でも......その子はそのあと、......私を助けようとして......あの人たちに......」

そこまで言うと、清那は言葉を詰まらせた。

どうしても、その先が口にできない。

あの悪魔のような連中が、あんなに可愛い子猫にした仕打ち。

その光景はまるでホラー映画のように、彼女の脳裏で何度もよみがえる。

子猫の亡骸の姿も、路地の中で起きた惨状も、清那には到底、直視する勇気などなかった。

十数年、平穏に生きてきた彼女にとって、あの夜の出来事は、人生最大の『災厄』と言ってよかった。

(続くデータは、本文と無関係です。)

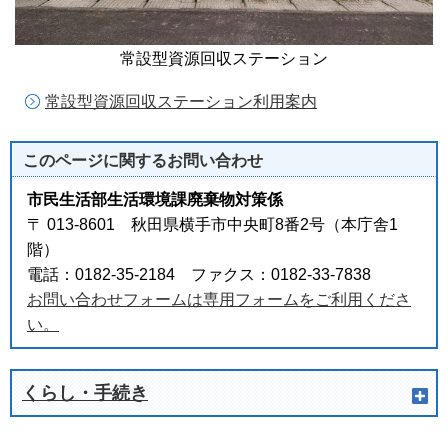
常設型資源回収ステーション
常設型資源回収ステーション利用案内
このページに関する
お問い合わせ
市民生活部生活環境課廃棄物対策係
〒 013-8601 秋田県横手市中央町8番2号（本庁舎1
階）
電話：0182-35-2184 ファクス：0182-33-7838
お問い合わせフォームは専用フォームをご利用くださ
い。
くらし・手続き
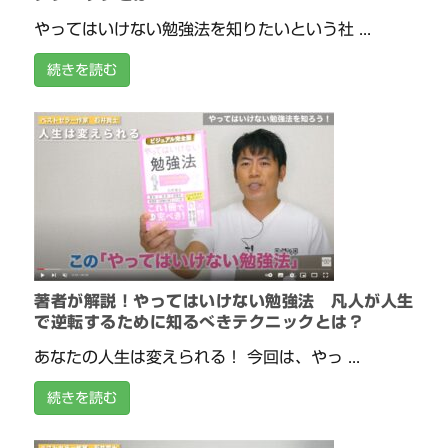
やってはいけない勉強法を知りたいという社 ...
続きを読む
著者が解説！やってはいけない勉強法 凡人が人生
で逆転するために知るべきテクニックとは？
あなたの人生は変えられる！ 今回は、やっ ...
続きを読む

これまで経験したことのない恐怖に、清那の目には、あの男たちは青い顔に牙をむいた怪物にしか見えなかった。

清那は頭を抱え、子猫の死に様ばかりが頭に浮かんで離れず、息が詰まるほどだった。

あの子はまだ小さかった。

たまたま出会っただけなのに、命懸けで助けてくれた。

けれど、一部の人間は......人間と呼ぶ価値すらない。

そう思った瞬間、清那の頭の中は真っ白になり、紗雪の顔を見る気力すら残っていなかった。

紗雪は傍らに立ち、二人がしっかりと抱き合う姿を見つめ、胸の奥で静かに感慨を覚えた。

本当なら、あのまま警察署に残って黒幕を突き止めるつもりだった。

だが、後になって思う――

自分をここへ送り返したのは、ただ一箇所に張り込ませるためだったのか?

もう事件は起きてしまった。

今さら人を探そうとしても現実的ではない。

あれから何年も経っているのだ。